The Crolles2 Alliance partners STMicroelectronics, Philips and Freescale Semiconductor have reached a preliminary agreement to cooperate on the creation and validation of high-level System-on-Chip (SoC) intellectual property (IP) blocks. Implementation and completion of this agreement is still subject to the successful conclusion of a contract between the partners.
The companies already work together as part of the Crolles2 Alliance in the research, development and industrialization of CMOS process technologies. The Alliance partners see a bundling of effort in generation, validation and support of high-level SoC IP blocks as a logical next step. The goal is to shorten the time-to-market for the increasingly complex chips demanded by today’s systems.

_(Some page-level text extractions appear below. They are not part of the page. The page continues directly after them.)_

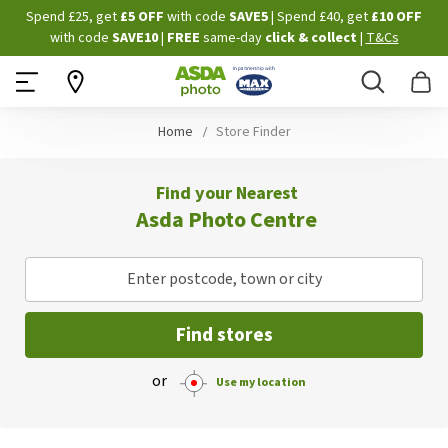
Skip
Spend £25, get
£5 OFF
with code
SAVE5
| Spend £40, get
£10 OFF
to
with code
SAVE10
|
FREE
same-day
click & collect
|
T&Cs
Content
Search
B
Home
Store Finder
Find your Nearest
Asda Photo Centre
Enter postcode, town or city
Find stores
or
Use my location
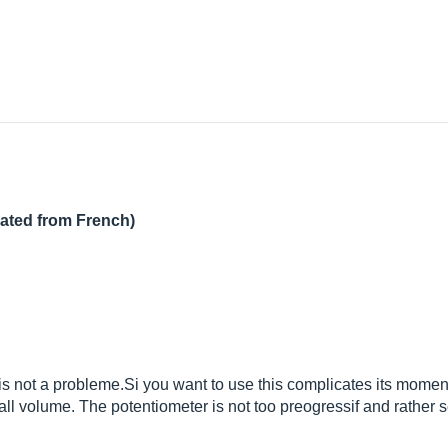
lated from French)
is not a
probleme.Si
you want to use this complicates its momentari
rall volume. The potentiometer is not too preogressif and rather se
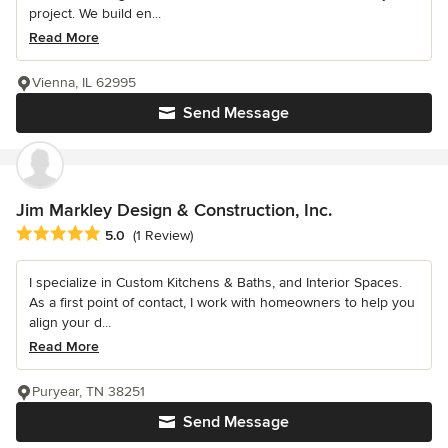
project. We build en...
Read More
Vienna, IL 62995
Send Message
Jim Markley Design & Construction, Inc.
Average rating: 5 out of 5 stars
5.0
(1 Review)
I specialize in Custom Kitchens & Baths, and Interior Spaces.
As a first point of contact, I work with homeowners to help you
align your d...
Read More
Puryear, TN 38251
Send Message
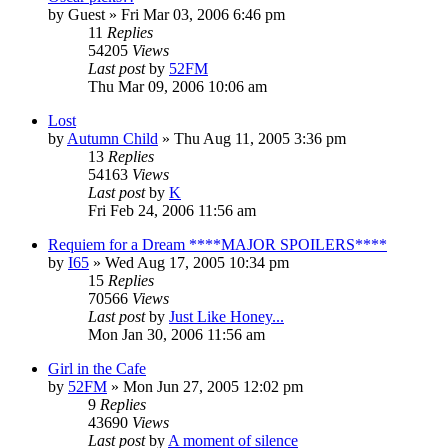
by
Guest
» Fri Mar 03, 2006 6:46 pm
11
Replies
54205
Views
Last post
by
52FM
Thu Mar 09, 2006 10:06 am
Lost
by
Autumn Child
» Thu Aug 11, 2005 3:36 pm
13
Replies
54163
Views
Last post
by
K
Fri Feb 24, 2006 11:56 am
Requiem for a Dream ****MAJOR SPOILERS****
by
I65
» Wed Aug 17, 2005 10:34 pm
15
Replies
70566
Views
Last post
by
Just Like Honey...
Mon Jan 30, 2006 11:56 am
Girl in the Cafe
by
52FM
» Mon Jun 27, 2005 12:02 pm
9
Replies
43690
Views
Last post
by
A moment of silence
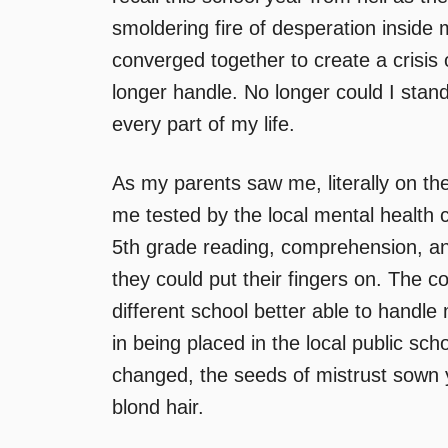
smoldering fire of desperation inside 
converged together to create a crisis 
longer handle. No longer could I stan
every part of my life.
As my parents saw me, literally on the
me tested by the local mental health c
5th grade reading, comprehension, an
they could put their fingers on. The 
different school better able to handl
in being placed in the local public s
changed, the seeds of mistrust sown y
blond hair.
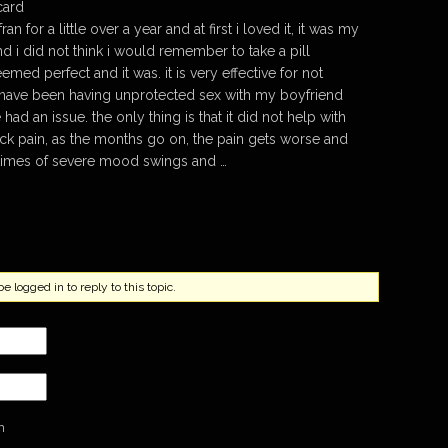
card
an for a little over a year and at first i loved it, it was my
and i did not think i would remember to take a pill
emed perfect and it was. it is very effective for not
i have been having unprotected sex with my boyfriend
had an issue. the only thing is that it did not help with
 pain, as the months go on, the pain gets worse and
 times of severe mood swings and …
 logged in to reply to this topic.
n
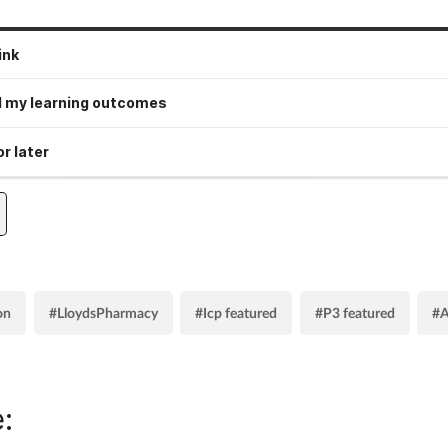
ink
 my learning outcomes
r later
on
#LloydsPharmacy
#Icp featured
#P3 featured
#A
:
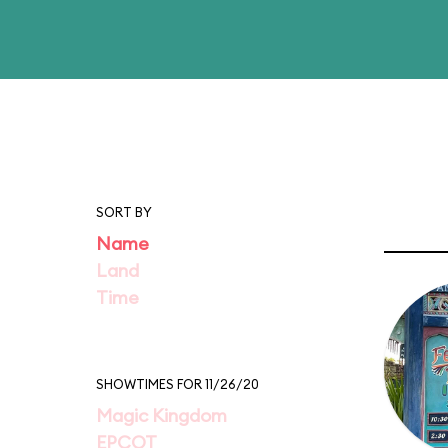
SORT BY
Name
Land
Time
SHOWTIMES FOR 11/26/20
Magic Kingdom
EPCOT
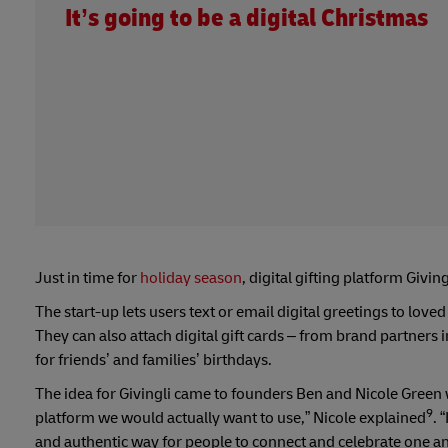
It’s going to be a digital Christmas
Just in time for
holiday season
, digital gifting platform Giving
The start-up lets users text or email digital greetings to love
They can also attach digital gift cards – from brand partners
for friends’ and families’ birthdays.
The idea for Givingli came to founders Ben and Nicole Green 
9
platform we would actually want to use,” Nicole explained
. 
and authentic way for people to connect and celebrate one ano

The three Alliance partners plan to set up the Library and IP Partnership (LIPP) with operations across a number of sites. Potential sites include Grenoble, France, Eindhoven, The Netherlands, Austin, Texas and Bangalore and Noida in India, with headquarters in Eindhoven. LIPP will provide and support high-value re-usable SoC IP blocks that the partners will use in their System-on-Chip (SoC) designs at the 65nm CMOS node and beyond. Shared development of these standard yet design-intensive IP blocks means that each of the Crolles2 Alliance partners will be free to concentrate on its individual system-level competencies in the delivery of advanced SoCs to its customers. Consumers will benefit from earlier introduction of even more advanced multimedia and communications features in products that utilize the Crolles2 Alliance partners’ SoC solutions.
The three partner companies already share a common set of design rules and foundation library sets as part of the Crolles2 Alliance joint technology development activities. The preliminary understanding is to extend this alignment to include their SoC IP blocks and re-use methodology.
“The preliminary understanding represents a major step forward in overcoming the design gap – one of the biggest challenges for the semiconductor industry,” said Bart De Loore, newly appointed general manager of the Alliance LIPP and former general manager of Philips Semiconductors IP ReUse Technology Group. “It is the first time in the industry that a group of major semiconductor companies has agreed to share proprietary SoC IP blocks. This move is designed to help the Alliance partners roll out complex right-first-time SoCs faster than ever before from their advanced CMOS process technologies.”
Staff for the new Alliance LIPP organization initially will be drawn from the Alliance partners. Some of the first projects undertaken will be the development of re-usable IP blocks for advanced I/O interface standards, common analog IP blocks, embedded processors and SoC infrastructure IP for the Alliance’s 65-nm CMOS process.
In the context of SoC architectures and IP re-use, LIPP will also coordinate the participation of Alliance partners in industry standardization initiatives such as Structure for Packaging, Integrating and Re-using IP within Tool-flows (SPIRIT), Open SystemC Initiative (OSCI), and Virtual Socket Interface Alliance (VSIA).